Machine Learning with Spark – 4 Days
Course Description
Spark is a new and very popular Big Data processing engine. Spark MLLib is a de facto standard for machine learning in Big Data.
This course is intended for data scientists and software engineers. It maintains an optimal balance of theory and practice. For each machine learning concept, we first discuss the foundations, its applicability and limitations. Then we explain the implementation and use, and specific use cases. This is achieved through a combination of about 50% lecture, 50% lab work.
What You Will Learn
- attain thorough understanding of popular machine learning algorithms, their applicability and limitations
- practice the application of these methods in the Spark machine learning environment
- achieve clarity in the real-world use of machine learning by illustrating each method with practical use cases
Intended Audience
Data Scientists and Software Engineers
Lab Environment
Working Spark environment will be provided for students.
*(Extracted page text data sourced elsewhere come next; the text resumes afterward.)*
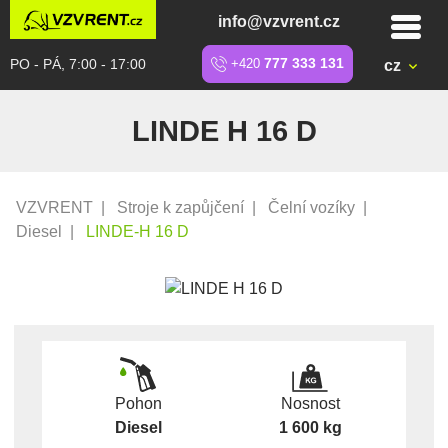
info@vzvrent.cz
PO - PÁ, 7:00 - 17:00
+420
777 333 131
cz
LINDE H 16 D
VZVRENT
|
Stroje k zapůjčení
|
Čelní vozíky
|
Diesel
|
LINDE-H 16 D
Pohon
Nosnost
Diesel
1 600 kg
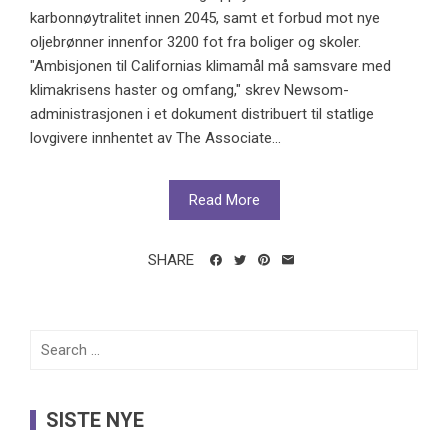
karbonnøytralitet innen 2045, samt et forbud mot nye
oljebrønner innenfor 3200 fot fra boliger og skoler.
"Ambisjonen til Californias klimamål må samsvare med
klimakrisens haster og omfang," skrev Newsom-
administrasjonen i et dokument distribuert til statlige
lovgivere innhentet av The Associate...
Read More
SHARE
Search
for:
SISTE NYE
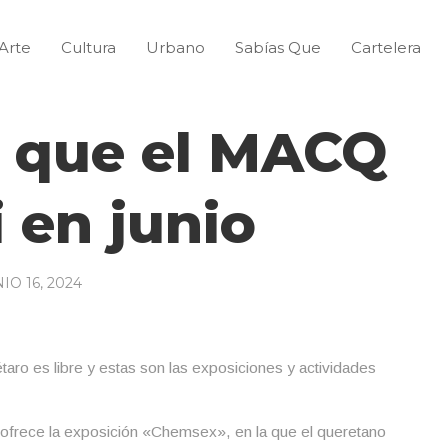
Arte
Cultura
Urbano
Sabías Que
Cartelera
o que el MACQ
i en junio
IO 16, 2024
ro es libre y estas son las exposiciones y actividades
ofrece la exposición «Chemsex», en la que el queretano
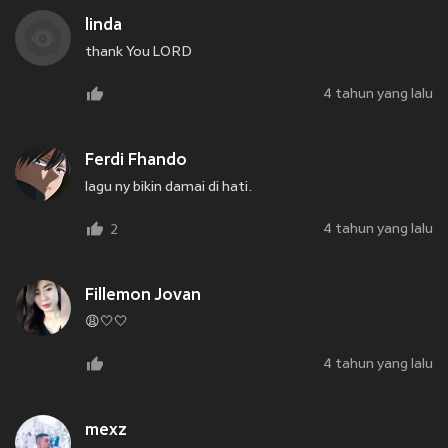
linda
thank You LORD
4 tahun yang lalu
Ferdi Fhando
lagu ny bikin damai di hati.
4 tahun yang lalu
2
Fillemon Jovan
😩🤍🤍
4 tahun yang lalu
mexz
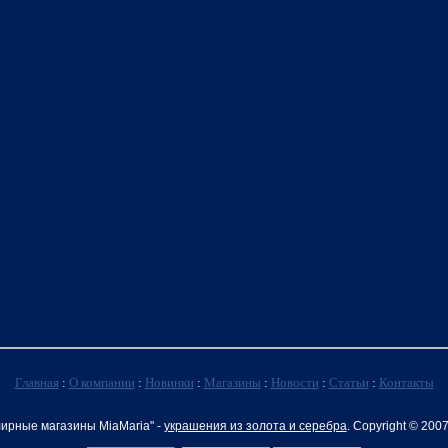
Главная
:
О компании
:
Новинки
:
Магазины
:
Новости
:
Статьи
:
Контакты
ирные магазины MiaMaria" -
украшения из золота и серебра
. Copyright © 200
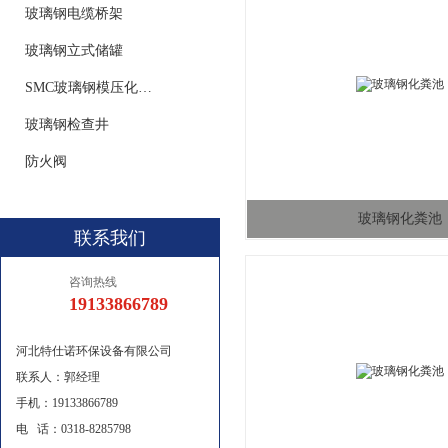
玻璃钢电缆桥架
玻璃钢立式储罐
SMC玻璃钢模压化粪池
玻璃钢检查井
防火阀
玻璃钢化粪池
联系我们
咨询热线
19133866789
河北特仕诺环保设备有限公司
联系人：郭经理
手机：19133866789
电 话：0318-8285798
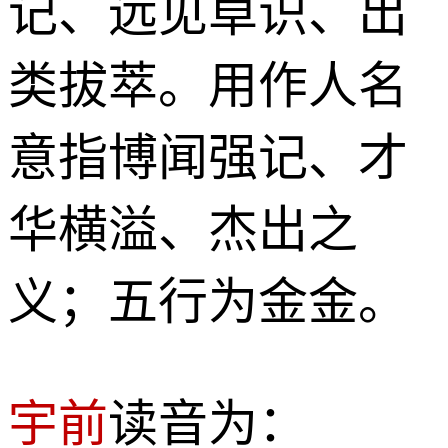
记、远见卓识、出
类拔萃。用作人名
意指博闻强记、才
华横溢、杰出之
义；五行为金金。
宇前
读音为：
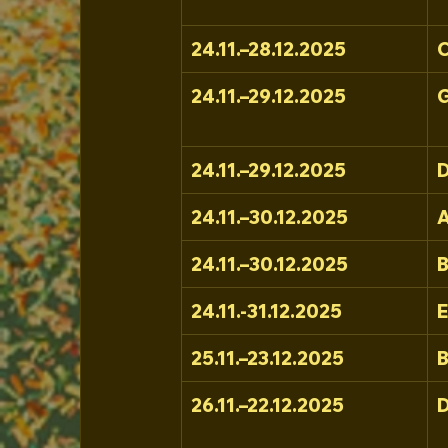
24.11.–28.12.2025
C
24.11.–29.12.2025
G
24.11.–29.12.2025
D
24.11.–30.12.2025
A
24.11.–30.12.2025
B
24.11.-31.12.2025
25.11.–23.12.2025
B
26.11.–22.12.2025
D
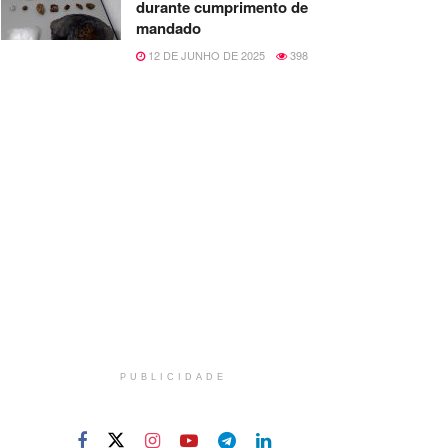
durante cumprimento de
mandado
12 DE JUNHO DE 2025
398
PUBLICIDADE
Students would only need an SSH client and a browse.
Zero Install : There is no need to install software on students’ machines.
Prerequisites
- familiarity with programming in at least one language
- be able to navigate Linux command line
- basic knowledge of command line Linux editors (VI / nano)
Outline
Section 1: Introductions and overviews
- Machine learning: goals, results, supervised/unsupervised
- Spark as a tool for Big Data
- Scala as the language of Spark (together with Python, Java and R)
If the students do not have the Spark/Scala prerequisites, a thorough introduction of these is taught in the section
Section 2: SVM (Supervised Vector Machines)
- Theory
- Lab
- Use case: anomaly detection
Section 3: Logistic Regression
- Theory
- Lab
- Use case: healthcare prediction
Section 4: Linear regression
- Theory
- Lab
- Use case: financial modelling
Section 5: Naive Bayes
- Theory
- Lab
- Use case: spam filtering
Section 6: Decision Trees
- Theory
- Lab
- Use case: vessel shipment planning
Section 7: Clustering (K-Means)
- Theory
- Lab
- Use case: topic grouping
Section 8: LDA (Latent Dirichlet Allocation)
- Theory
- Lab
- Use case: unsupervised topic discovery
Section 9: Principal Component Analysis (PCA)
- Theory
- Lab
- Use case: stock analysis
Section 10: Recommendation (Collaborative filtering)
- Theory
- Lab
- Use case: dating
Section 11: Graphs – graph operations
- Theory
- Lab
- Use case: finding followers
Section 12: Graphs – optimizations with Pregel
- Theory
- Lab
- Use case: shortest routes, PageRank